What sort of person makes a good/suitable parent governor ?

(28 Posts)
whoknowsyou Fri 05-Jul-13 12:00:59

Vacancy coming up at school and I'm considering standing but I know there will be competition as there are parents who have already thrown their hat in the ring and are badgering other parents to support them in due course when it comes to voting.

I'm getting the impression that the Head has postponed the closing date for applications twice, with a new letter sent home each time asking us to get in touch if we wish to discuss applying for the vacancy, because they or the other governors are not keen on the people who have applied already and want a wider choice of candidates.

Would I be any use......

What makes a good parent governor ? Someone with an agenda that they want to work through ? Someone who can see the big picture ? Someone with more of an eye for detail ?

What do people think of their own schools' parent governors ?

Thoughts welcome please.

lougle Sat 06-Jul-13 18:52:37

starter I don't think it's ideal to openly flout school rules, but it should have no bearing on whether that candidate is elected, other than in helping other parents to form an opinion of them. The school has no say in who is elected as a Parent Governor. If there is only one candidate, they get the post. If there is more than one, the parents are balloted (one vote per parent) and the person with the most votes is elected.

lljkk Sat 06-Jul-13 20:53:44

One of our governors used to routinely take their child out of school to go to 2nd home abroad for last 3 weeks of each December term. They only stopped when eldest got to y10 or 11, I think.

Bullies to who? who do they bully? teachers? the head?

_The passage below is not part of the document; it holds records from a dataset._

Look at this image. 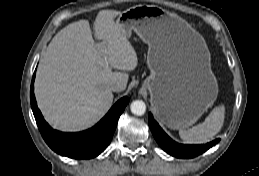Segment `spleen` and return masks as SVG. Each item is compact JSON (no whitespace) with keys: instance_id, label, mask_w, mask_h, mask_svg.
Masks as SVG:
<instances>
[{"instance_id":"obj_1","label":"spleen","mask_w":259,"mask_h":176,"mask_svg":"<svg viewBox=\"0 0 259 176\" xmlns=\"http://www.w3.org/2000/svg\"><path fill=\"white\" fill-rule=\"evenodd\" d=\"M225 117V106L215 107L206 117L203 123L194 126L189 130H180L181 139L189 144L207 143L220 132Z\"/></svg>"}]
</instances>
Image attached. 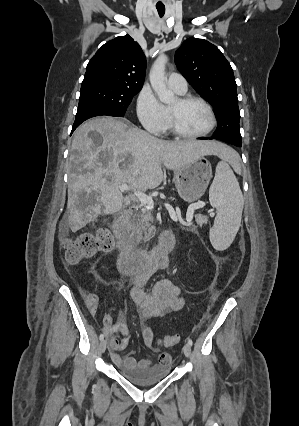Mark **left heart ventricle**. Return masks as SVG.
I'll use <instances>...</instances> for the list:
<instances>
[{
    "instance_id": "left-heart-ventricle-1",
    "label": "left heart ventricle",
    "mask_w": 299,
    "mask_h": 426,
    "mask_svg": "<svg viewBox=\"0 0 299 426\" xmlns=\"http://www.w3.org/2000/svg\"><path fill=\"white\" fill-rule=\"evenodd\" d=\"M169 108L176 111L179 126L185 132L201 133L210 125V115L199 102H189L179 106L175 100Z\"/></svg>"
}]
</instances>
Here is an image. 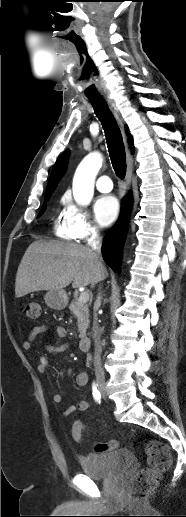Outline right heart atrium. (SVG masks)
Instances as JSON below:
<instances>
[{"mask_svg": "<svg viewBox=\"0 0 186 517\" xmlns=\"http://www.w3.org/2000/svg\"><path fill=\"white\" fill-rule=\"evenodd\" d=\"M62 204L63 221L74 239L86 242L99 235L98 226L84 208L75 204L68 196L63 197Z\"/></svg>", "mask_w": 186, "mask_h": 517, "instance_id": "right-heart-atrium-1", "label": "right heart atrium"}]
</instances>
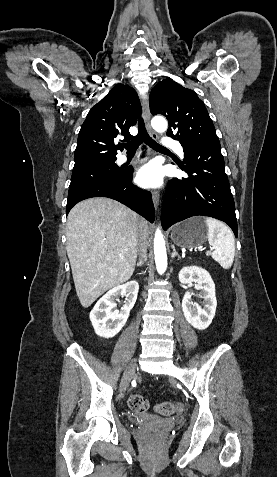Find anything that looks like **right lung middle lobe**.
<instances>
[{"label": "right lung middle lobe", "instance_id": "dd1d6c3e", "mask_svg": "<svg viewBox=\"0 0 277 477\" xmlns=\"http://www.w3.org/2000/svg\"><path fill=\"white\" fill-rule=\"evenodd\" d=\"M125 170L120 169L115 160L88 164L73 168L69 192L89 183L103 178L123 177Z\"/></svg>", "mask_w": 277, "mask_h": 477}]
</instances>
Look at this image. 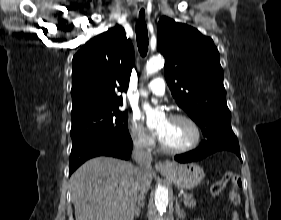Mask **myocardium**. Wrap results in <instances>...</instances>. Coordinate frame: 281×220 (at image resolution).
<instances>
[{
    "label": "myocardium",
    "mask_w": 281,
    "mask_h": 220,
    "mask_svg": "<svg viewBox=\"0 0 281 220\" xmlns=\"http://www.w3.org/2000/svg\"><path fill=\"white\" fill-rule=\"evenodd\" d=\"M168 119L169 120H182V121H185L188 124H190V126L192 127V129L194 131V139L191 144H189L188 146L182 147V148H169L162 142L161 139H159L160 148L163 152L168 153V154H173V155L183 154V153H187V152L194 150L200 144L201 130H200L198 123L193 118H191L190 116L185 115V114H174V115H171Z\"/></svg>",
    "instance_id": "f54148a6"
}]
</instances>
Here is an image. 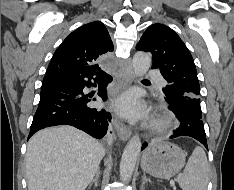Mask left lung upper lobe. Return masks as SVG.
<instances>
[{
	"label": "left lung upper lobe",
	"mask_w": 234,
	"mask_h": 190,
	"mask_svg": "<svg viewBox=\"0 0 234 190\" xmlns=\"http://www.w3.org/2000/svg\"><path fill=\"white\" fill-rule=\"evenodd\" d=\"M136 49L152 53V68H159L168 82L163 88L165 100L181 103L186 111L202 118L196 67L180 37L168 26L156 23L147 28Z\"/></svg>",
	"instance_id": "left-lung-upper-lobe-1"
}]
</instances>
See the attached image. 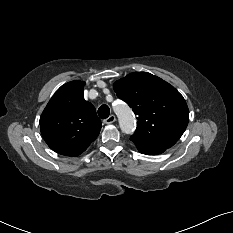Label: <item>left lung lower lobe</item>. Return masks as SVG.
Here are the masks:
<instances>
[{
    "label": "left lung lower lobe",
    "instance_id": "1",
    "mask_svg": "<svg viewBox=\"0 0 233 233\" xmlns=\"http://www.w3.org/2000/svg\"><path fill=\"white\" fill-rule=\"evenodd\" d=\"M139 152L146 155H156L163 153L166 149L161 147H153V146H138L136 145Z\"/></svg>",
    "mask_w": 233,
    "mask_h": 233
}]
</instances>
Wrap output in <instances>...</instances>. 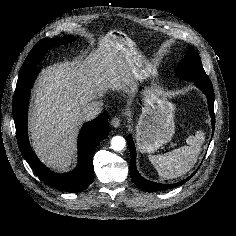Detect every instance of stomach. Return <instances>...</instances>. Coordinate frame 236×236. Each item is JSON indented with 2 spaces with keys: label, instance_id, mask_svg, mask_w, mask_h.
Instances as JSON below:
<instances>
[{
  "label": "stomach",
  "instance_id": "1",
  "mask_svg": "<svg viewBox=\"0 0 236 236\" xmlns=\"http://www.w3.org/2000/svg\"><path fill=\"white\" fill-rule=\"evenodd\" d=\"M107 37L125 53L136 79L143 81L152 75V64L141 54L132 51L130 38L118 30H111ZM142 102V112L135 126L136 143L140 152L153 153L168 143L175 133V106L154 88L143 91Z\"/></svg>",
  "mask_w": 236,
  "mask_h": 236
}]
</instances>
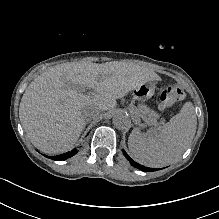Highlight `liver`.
I'll return each instance as SVG.
<instances>
[{"label":"liver","instance_id":"6515ba94","mask_svg":"<svg viewBox=\"0 0 219 219\" xmlns=\"http://www.w3.org/2000/svg\"><path fill=\"white\" fill-rule=\"evenodd\" d=\"M133 64L72 62L45 69L25 90L19 117L32 145L47 154L70 150L84 130L86 112L92 119L111 110L119 99L150 79ZM93 89L80 94L75 87ZM91 119V120H92Z\"/></svg>","mask_w":219,"mask_h":219}]
</instances>
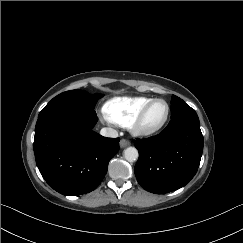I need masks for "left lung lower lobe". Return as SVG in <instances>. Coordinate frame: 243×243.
Wrapping results in <instances>:
<instances>
[{
    "label": "left lung lower lobe",
    "mask_w": 243,
    "mask_h": 243,
    "mask_svg": "<svg viewBox=\"0 0 243 243\" xmlns=\"http://www.w3.org/2000/svg\"><path fill=\"white\" fill-rule=\"evenodd\" d=\"M139 159L134 172L147 191L164 194L185 186L196 174L203 151L198 116L171 120L158 135L134 141Z\"/></svg>",
    "instance_id": "obj_1"
}]
</instances>
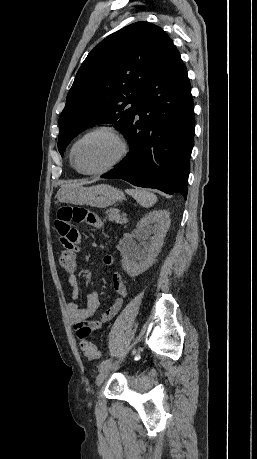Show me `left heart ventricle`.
I'll return each mask as SVG.
<instances>
[{
	"label": "left heart ventricle",
	"mask_w": 257,
	"mask_h": 459,
	"mask_svg": "<svg viewBox=\"0 0 257 459\" xmlns=\"http://www.w3.org/2000/svg\"><path fill=\"white\" fill-rule=\"evenodd\" d=\"M118 142L110 135L99 133L78 144L75 160L80 169L92 171L108 165L118 155Z\"/></svg>",
	"instance_id": "left-heart-ventricle-1"
}]
</instances>
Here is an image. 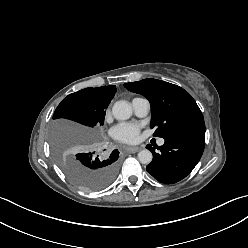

Bullying the other governors, basically there was a small Cabal of the Leaders and anyone who tried to express a minority opinion was ignored or blanked at best. I was on a preschool committee with one of these people so the stories came as no surprise to me. Eg: repeated allegations about governors bagging places on school trips and when another governor tried to question the ethics of that they were blanked and ignored. Whispers of far worse but the governor who resigned on back of feeling fed up was terrified she'd be punished for breaking confidentiality so wouldn't say more. You bet if she loved the experience and thought they were all great to work with, and talked about that loads, that no one would accuse her of breaking confidentiality.

mamadoc Sat 06-Jul-13 21:09:20

I do think you should set an example.
I turned down the offer of a term time holiday paid for by my parents because I felt I needed to do as I say at the expense of some bad feeling in my family.
I would have felt the weight of disapproval if I didn't. Ditto not pulling your weight. Non-attendance at meetings or training would be very frowned upon. If you aren't prepared to make some sacrifices you should step aside and let someone else do it.